Rarely does a technical or paperwork glitch derail the sale of a business. Much more frequently behavioral or emotional decisions by the owner taint the market or cause the buyer to rethink things. This makes sense because the sale of a business is the culmination of a lifetime of work, and it is unreasonable to expect an owner to think or act dispassionately. This is where the real value of utilizing a team of experienced professionals to help you capitalize on your life’s work comes in. Though there are entire books written on the subject, what follows are ten common but easily rectified “Deal Killers.”
1. Indecision
It is often admirable or even prudent to test the waters before diving in. Not so when selling your business. A gaffed first attempt has the potential to taint market perception of your business. When you are ready, plan and act decisively.
2. Negotiating Alone
Savvy people from Fortune 500 CEOs to Military Generals consistently repeat a key mantra: it is the people they surround themselves with that create outstanding results. The same is true of selling your business. It is often impossible for an owner to act completely rationally when haggling over something they poured blood, sweat, and tears into. Let your team form the buffer between you and the buyer to ensure a successful exit.
3. Poor or No Preparation
This killer is often a “maimer.” A deal may still go through, but an owner who does not plan, increase transferrable value, and tie up loose ends will leave money on the table every time.
4. Keeping Secrets from Your Advisor
All companies have blemishes. The process of exposing them and creatively finding solutions should be completed amongst your team prior to going to market to avoid losing money during the Due Diligence Process.
5. Keeping Secrets from the Buyer
An extension to number 4, this issue has the potential to derail a deal entirely. Rest assured that any Due Diligence Process will be thorough, and the buyer will be actively looking for ways to decrease the sale price. Everything will come to light, and your best hope is to disclose and deal with issues prior to signing a LOI.

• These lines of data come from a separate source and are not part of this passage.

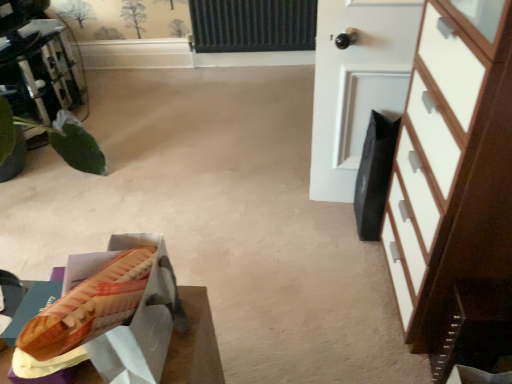 This screenshot has height=384, width=512. What do you see at coordinates (89, 307) in the screenshot?
I see `matte brown hot dog bun at lower left` at bounding box center [89, 307].

The height and width of the screenshot is (384, 512). I want to click on green leafy plant at left, so click(x=44, y=71).

The height and width of the screenshot is (384, 512). What do you see at coordinates (356, 84) in the screenshot?
I see `white matte door at upper right` at bounding box center [356, 84].

What are the coordinates of `white matte door at upper right` in the screenshot? It's located at (x=356, y=84).

I want to click on matte brown hot dog bun at lower left, so click(x=89, y=307).

Is green leafy plant at left at the back of matte brown hot dog bun at lower left?

No, matte brown hot dog bun at lower left is not facing the opposite direction of green leafy plant at left.

Is point (61, 311) closer or farther from the camera than point (54, 63)?

Clearly, point (61, 311) is closer to the camera than point (54, 63).

How far apart are matte brown hot dog bun at lower left and green leafy plant at left?

A distance of 2.50 meters exists between matte brown hot dog bun at lower left and green leafy plant at left.

In the scene shown: From a real-world perspective, does matte brown hot dog bun at lower left stand above white wood chest of drawers at right?

Yes, from a real-world perspective, matte brown hot dog bun at lower left is above white wood chest of drawers at right.

Measure the distance between matte brown hot dog bun at lower left and white wood chest of drawers at right.

78.83 centimeters.

Is matte brown hot dog bun at lower left oriented away from white wood chest of drawers at right?

No, matte brown hot dog bun at lower left is not facing the opposite direction of white wood chest of drawers at right.

Considering the relative sizes of white wood chest of drawers at right and white matte door at upper right in the image provided, is white wood chest of drawers at right bigger than white matte door at upper right?

Correct, white wood chest of drawers at right is larger in size than white matte door at upper right.

From the image's perspective, is white wood chest of drawers at right beneath white matte door at upper right?

Yes.

Is white wood chest of drawers at right located outside white matte door at upper right?

Absolutely, white wood chest of drawers at right is external to white matte door at upper right.

This screenshot has width=512, height=384. Identify the location of chest of drawers in front of the white matte door at upper right. (452, 162).

Is white matte door at upper right placed right next to green leafy plant at left?

white matte door at upper right and green leafy plant at left are clearly separated.

Can you confirm if white matte door at upper right is wider than green leafy plant at left?

Incorrect, the width of white matte door at upper right does not surpass that of green leafy plant at left.

Can we say white matte door at upper right lies outside green leafy plant at left?

That's correct, white matte door at upper right is outside of green leafy plant at left.

Consider the image. Considering the relative positions of white matte door at upper right and green leafy plant at left in the image provided, is white matte door at upper right to the left or to the right of green leafy plant at left?

In the image, white matte door at upper right appears on the right side of green leafy plant at left.

Relative to matte brown hot dog bun at lower left, is white wood chest of drawers at right in front or behind?

white wood chest of drawers at right is in front of matte brown hot dog bun at lower left.

Which point is more distant from viewer, (401,230) or (53,321)?

Point (401,230)

Is white wood chest of drawers at right to the right of matte brown hot dog bun at lower left from the viewer's perspective?

Indeed, white wood chest of drawers at right is positioned on the right side of matte brown hot dog bun at lower left.

Is matte brown hot dog bun at lower left located within white wood chest of drawers at right?

No, matte brown hot dog bun at lower left is located outside of white wood chest of drawers at right.

Is white matte door at upper right spatially inside matte brown hot dog bun at lower left, or outside of it?

white matte door at upper right is not enclosed by matte brown hot dog bun at lower left.

Considering the relative sizes of white matte door at upper right and matte brown hot dog bun at lower left in the image provided, is white matte door at upper right bigger than matte brown hot dog bun at lower left?

Indeed, white matte door at upper right has a larger size compared to matte brown hot dog bun at lower left.

Identify the location of door above the matte brown hot dog bun at lower left (from the image's perspective). The image size is (512, 384). (356, 84).

Are matte brown hot dog bun at lower left and white matte door at upper right making contact?

They are not placed beside each other.

Can white matte door at upper right be found inside matte brown hot dog bun at lower left?

Definitely not — white matte door at upper right is not inside matte brown hot dog bun at lower left.

Is matte brown hot dog bun at lower left taller or shorter than white matte door at upper right?

matte brown hot dog bun at lower left is shorter than white matte door at upper right.

How different are the orientations of matte brown hot dog bun at lower left and white matte door at upper right in degrees?

The facing directions of matte brown hot dog bun at lower left and white matte door at upper right are 171 degrees apart.

In order to click on hot dog lying on the right of green leafy plant at left in this screenshot , I will do `click(89, 307)`.

In order to click on hot dog that appears on the left of white wood chest of drawers at right in this screenshot , I will do `click(89, 307)`.

Looking at the image, which one is located further to white matte door at upper right, white wood chest of drawers at right or green leafy plant at left?

green leafy plant at left lies further to white matte door at upper right than the other object.

In the scene shown: Estimate the real-world distances between objects in this image. Which object is closer to matte brown hot dog bun at lower left, green leafy plant at left or white wood chest of drawers at right?

white wood chest of drawers at right lies closer to matte brown hot dog bun at lower left than the other object.

When comparing their distances from green leafy plant at left, does matte brown hot dog bun at lower left or white matte door at upper right seem closer?

white matte door at upper right is positioned closer to the anchor green leafy plant at left.

From the image, which object appears to be farther from white wood chest of drawers at right, white matte door at upper right or matte brown hot dog bun at lower left?

matte brown hot dog bun at lower left is positioned further to the anchor white wood chest of drawers at right.

Considering their positions, is white wood chest of drawers at right positioned closer to green leafy plant at left than matte brown hot dog bun at lower left?

The object closer to green leafy plant at left is white wood chest of drawers at right.

Estimate the real-world distances between objects in this image. Which object is closer to white matte door at upper right, matte brown hot dog bun at lower left or green leafy plant at left?

matte brown hot dog bun at lower left is closer to white matte door at upper right.

Based on their spatial positions, is green leafy plant at left or white matte door at upper right closer to white wood chest of drawers at right?

Based on the image, white matte door at upper right appears to be nearer to white wood chest of drawers at right.

From the picture: Which object lies nearer to the anchor point matte brown hot dog bun at lower left, green leafy plant at left or white matte door at upper right?

white matte door at upper right lies closer to matte brown hot dog bun at lower left than the other object.

You are a GUI agent. You are given a task and a screenshot of the screen. Output one action in this format:
    pyautogui.click(x=<x>, y=<y>)
    Task: Click on the hot dog between green leafy plant at left and white matte door at upper right in the horizontal direction
    
    Given the screenshot: What is the action you would take?
    pyautogui.click(x=89, y=307)

Locate an element on the screen. This screenshot has height=384, width=512. door between green leafy plant at left and white wood chest of drawers at right from left to right is located at coordinates (356, 84).

Identify the location of hot dog situated between green leafy plant at left and white wood chest of drawers at right from left to right. The height and width of the screenshot is (384, 512). 89,307.

In order to click on door located between matte brown hot dog bun at lower left and white wood chest of drawers at right in the left-right direction in this screenshot , I will do `click(356, 84)`. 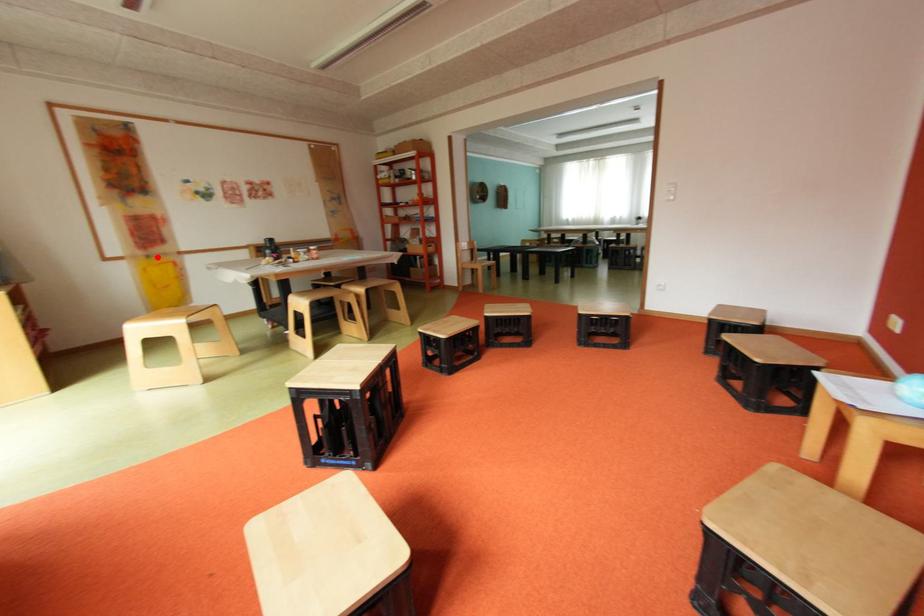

6. Working with the Buyer Directly
Your team will develop a negotiating strategy that requires coordination. Going rogue and approaching the buyer will only serve to unbalance the scales at the negotiating table.
7. Distraction
The Exit Process is grueling and emotional. It is easy to get distracted from the day-to-day operation of your business – don’t! Your team is there to move the process along, and your part is to continue to create value as you have over the course of your career.
8. Overlooking Consents
In every business there are a multitude of third parties who would like (and often are required by law to give) consent if you wish to sell your business. Be diligent in creating a list and contacting all appropriate parties.
9. Confidentiality
Believe it or not, confidentiality breaches are usually caused by the Seller. No matter how good a friend or colleague someone may be, keep confidentiality during the process as you never know what facts can materially affect the deal.
10. Perspective
We are all here for the same reason. You want to capitalize on a lifetime of hard work, your team wants you to have a successful exit, the buyer wants to acquire a successful business. There is an old saying that if a deal has not been derailed at least four times in the process, it isn’t a real deal. Keep focused on the end goal and don’t let details or setbacks cloud your thinking.